How we solved the LaTeX caching problem that never ended
For one of our clients, we built and now maintain software that allows teachers to create math worksheets for their students. Many of these worksheet questions have students select the equation that matches a provided graph, choosing from four different options (labeled A, B, C and D).
To get the math symbols to display properly, we use the LaTeX library, and save the equation display as an image. Since that means every worksheet page loads a dozen-plus images, we locally cache the equation images on-demand on the server the first time a worksheet is loaded. This means every time you subsequently load that worksheet, it's fully cached and loads instantly, which is great!
To do this, we took the literal LaTeX string (a hex digest) used to represent the equation and cached that string. That string was also used to create the filename for the image of the equation, which we'd then look up to load the proper image.
Sounds great, right?
Recently, it came to our attention that the caching wasn't working as expected.
The client would make a new worksheet with new questions, and after visiting the completed worksheet once, expected it to be cached, and therefore load instantly the next time he loaded the page.
Instead, it was still loading each of the graphs individually every time he refreshed, indicating that caching was broken.
But was it?
After some deep investigating, we discovered that, in fact, caching was working, but we'd made some assumptions during the MVP building phase that were no longer holding up now that so many folks were using the software.

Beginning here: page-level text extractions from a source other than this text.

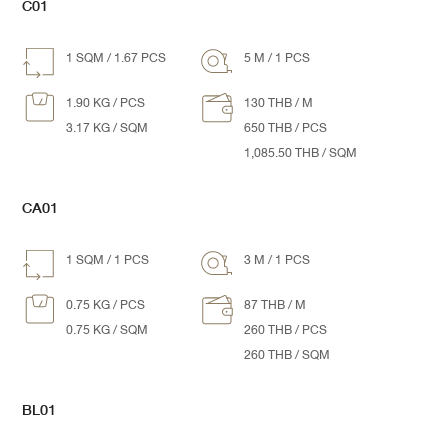
C01
1 SQM / 1.67 PCS
5 M / 1 PCS
1.90 KG / PCS
130 THB / M
3.17 KG / SQM
650 THB / PCS
1,085.50 THB / SQM
CA01
1 SQM / 1 PCS
3 M / 1 PCS
0.75 KG / PCS
87 THB / M
0.75 KG /
SQM
260 THB / PCS
260 THB / SQM
BL01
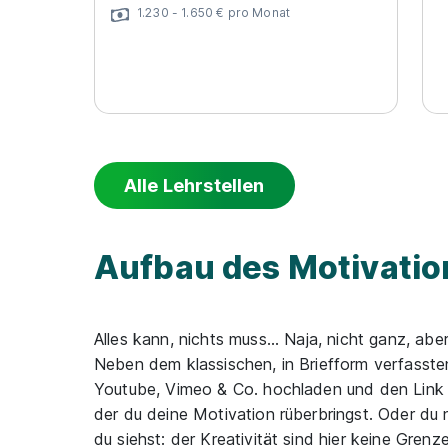
1.230 - 1.650 € pro Monat
Alle Lehrstellen
Aufbau des Motivati
Alles kann, nichts muss... Naja, nicht ganz, a
Neben dem klassischen, in Briefform verfasst
Youtube, Vimeo & Co. hochladen und den Link 
der du deine Motivation rüberbringst. Oder du 
du siehst: der Kreativität sind hier keine Gren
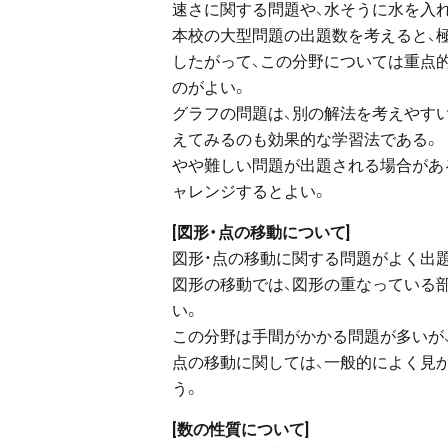
速さに関する問題や、水そうに水を入
本校の大型問題の出題数を考えると、
したがって、この分野については重点
のがよい。
グラフの問題は、別の解法を考えやす
えてみるのも効果的な学習法である。
やや難しい問題が出題される場合があ
ャレンジするとよい。
[図形・点の移動について]
図形・点の移動に関する問題がよく出
図形の移動では、図形の重なっている
い。
この分野は手間がかかる問題が多いが
点の移動に関しては、一般的によく見
う。
[数の性質について]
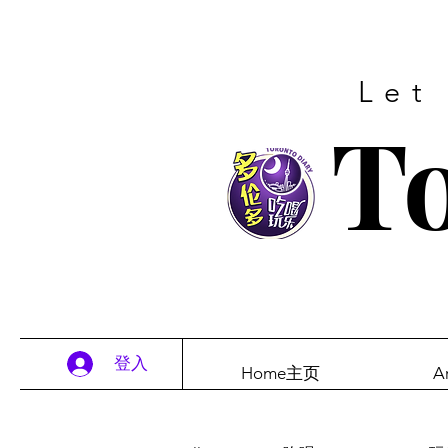
Let
To
登入
Home主页
A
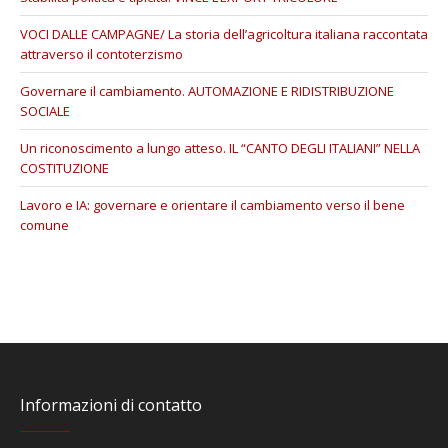
VOCI DALLE CAMPAGNE/ La storia dell’agricoltura italiana raccontata
attraverso il contoterzismo
Governare il cambiamento. AUTOMAZIONE E RIDISTRIBUZIONE
SOCIALE
Un riconoscimento a lungo atteso. IL “CANTO DEGLI ITALIANI” NELLA
COSTITUZIONE
Lavoro e IA: governare e orientare il cambiamento verso il bene
comune
Informazioni di contatto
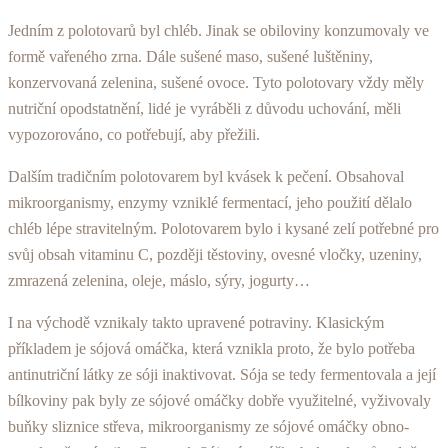
Jedním z polotovarů byl chléb. Jinak se obiloviny kon­zumovaly ve
formě vařeného zrna. Dále sušené maso, sušené luštěniny,
konzervovaná zelenina, sušené ovoce. Tyto polotovary vždy měly
nutriční opodstatnění, lidé je vyráběli z důvodu uchování, měli
vypozorováno, co potřebují, aby přežili.
Dalším tradičním polotovarem byl kvásek k pečení. Obsahoval
mikroorganismy, enzymy vzniklé fermenta­cí, jeho použití dělalo
chléb lépe stravitelným. Polotova­rem bylo i kysané zelí potřebné pro
svůj obsah vitaminu C, později těstoviny, ovesné vločky, uzeniny,
zmrazená zelenina, oleje, máslo, sýry, jogurty…
I na východě vznikaly takto upravené potraviny. Klasickým
příkladem je sójová omáčka, která vznikla proto, že bylo potřeba
antinutriční látky ze sóji inaktivo­vat. Sója se tedy fermentovala a její
bílkoviny pak byly ze sójové omáčky dobře využitelné, vyživovaly
buňky sliznice střeva, mikroorganismy ze sójové omáčky obno­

To make it harder for students to game the system, answers to questions on the worksheet appear in randomized order. We then cache each answer on page load, including the label (A, B, C or D).

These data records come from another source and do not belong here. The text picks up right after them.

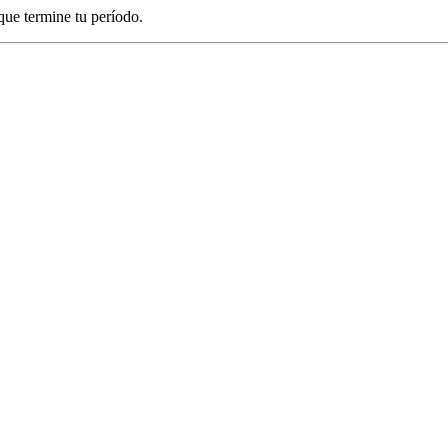
que termine tu período.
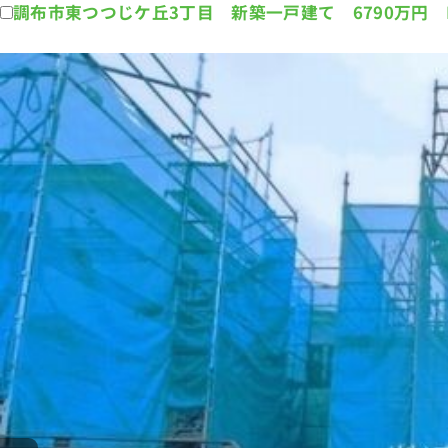
調布市東つつじケ丘3丁目 新築一戸建て 6790万円 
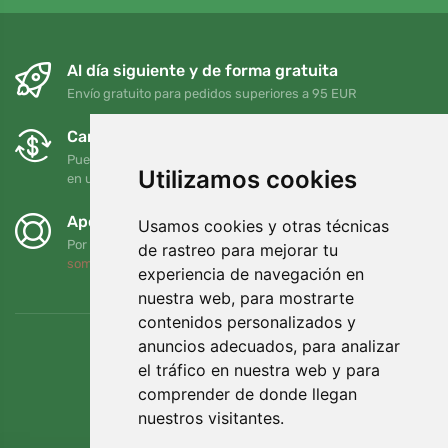
Al día siguiente y de forma gratuita
Envío gratuito para pedidos superiores a 95 EUR
Cambios y devoluciones gratuitos
Puede devolver o cambiar su pedido en cualquier momento
Utilizamos cookies
en un plazo de 90 días
Apoyamos a Trees.org
Usamos cookies y otras técnicas
Por cada pedido plantamos un árbol. Leer más
Quiénes
de rastreo para mejorar tu
somos
.
experiencia de navegación en
nuestra web, para mostrarte
contenidos personalizados y
anuncios adecuados, para analizar
el tráfico en nuestra web y para
comprender de donde llegan
nuestros visitantes.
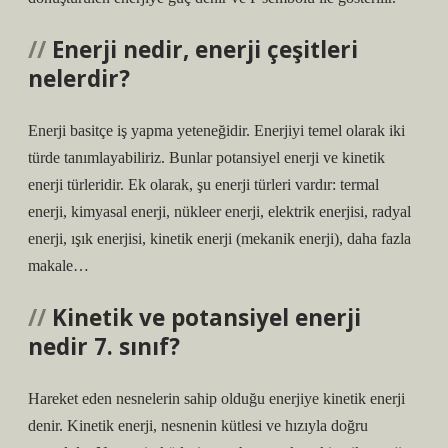
Enerji nedir, enerji çeşitleri
nelerdir?
Enerji basitçe iş yapma yeteneğidir. Enerjiyi temel olarak iki
türde tanımlayabiliriz. Bunlar potansiyel enerji ve kinetik
enerji türleridir. Ek olarak, şu enerji türleri vardır: termal
enerji, kimyasal enerji, nükleer enerji, elektrik enerjisi, radyal
enerji, ışık enerjisi, kinetik enerji (mekanik enerji), daha fazla
makale…
Kinetik ve potansiyel enerji
nedir 7. sınıf?
Hareket eden nesnelerin sahip olduğu enerjiye kinetik enerji
denir. Kinetik enerji, nesnenin kütlesi ve hızıyla doğru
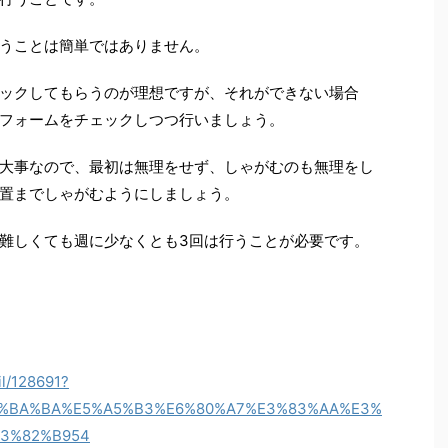
うことは簡単ではありません。
ックしてもらうのが理想ですが、それができない場合
フォームをチェックしつつ行いましょう。
大事なので、最初は無理をせず、しゃがむのも無理をし
置までしゃがむようにしましょう。
難しくても週に少なくとも3回は行うことが必要です。
il/128691?
E4%BA%BA%E5%A5%B3%E6%80%A7%E3%83%AA%E3%
3%82%B954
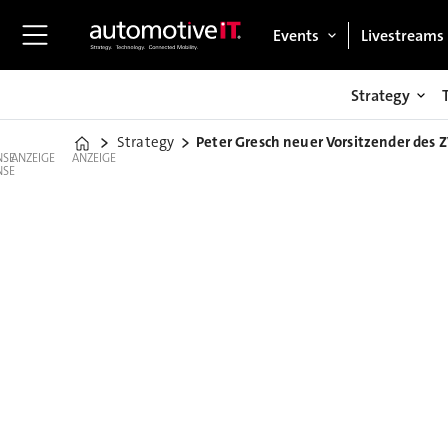
Events
Livestreams
Strategy
Strategy
Peter Gresch neuer Vorsitzender des 
Home
ANZEIGE
ANZEIGE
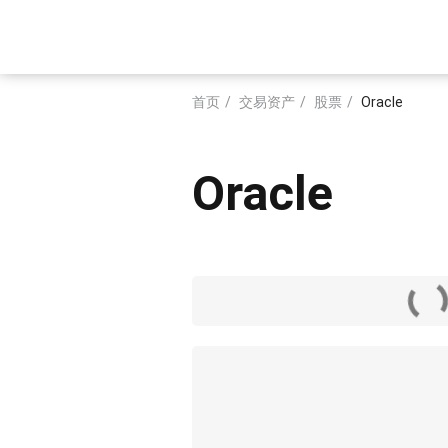
跳
转
Main
到
主
navigation
要
首页
交易资产
股票
Oracle
内
面
容
包
Oracle
屑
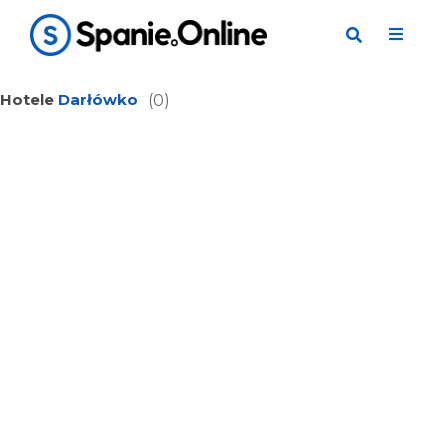
Hotele
Darłówko
(0)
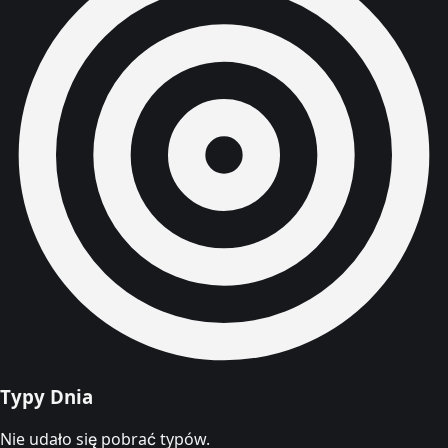
Typy Dnia
Nie udało się pobrać typów.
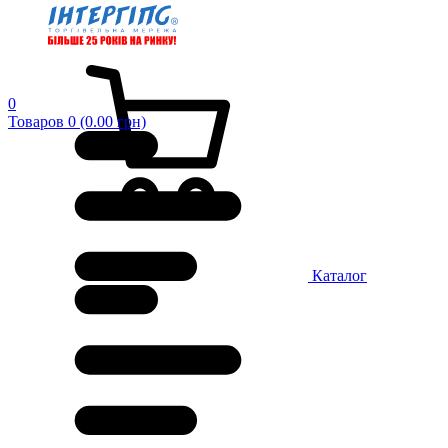
0
Товаров 0 (0.00 грн)
Каталог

Randomization to the (not) rescue
Which seems reasonable enough - except this means in practice that, because of the randomization, the first n number of page loads were viewed by the code as a new configuration not yet cached (because now the equations associated with question 1, for example, each had a different label, and had to be cached with that specific label).
We were ignoring the cached answers if the expected equation wasn’t paired with the expected letter, which - because of the randomization - was most of the time.
Additionally, sometimes the same equation would be displayed in a slightly different way or place, thus tweaking the hex digest, thus meaning the image didn’t get cached. For example, if you were looking at the answer key for the worksheet, the correct equation choice for each question would appear in red. This means that - even though the equation itself is the same - the LaTeX string representing it is slightly different, and so it wasn't being cached when the original was created ... because technically, it was a different image.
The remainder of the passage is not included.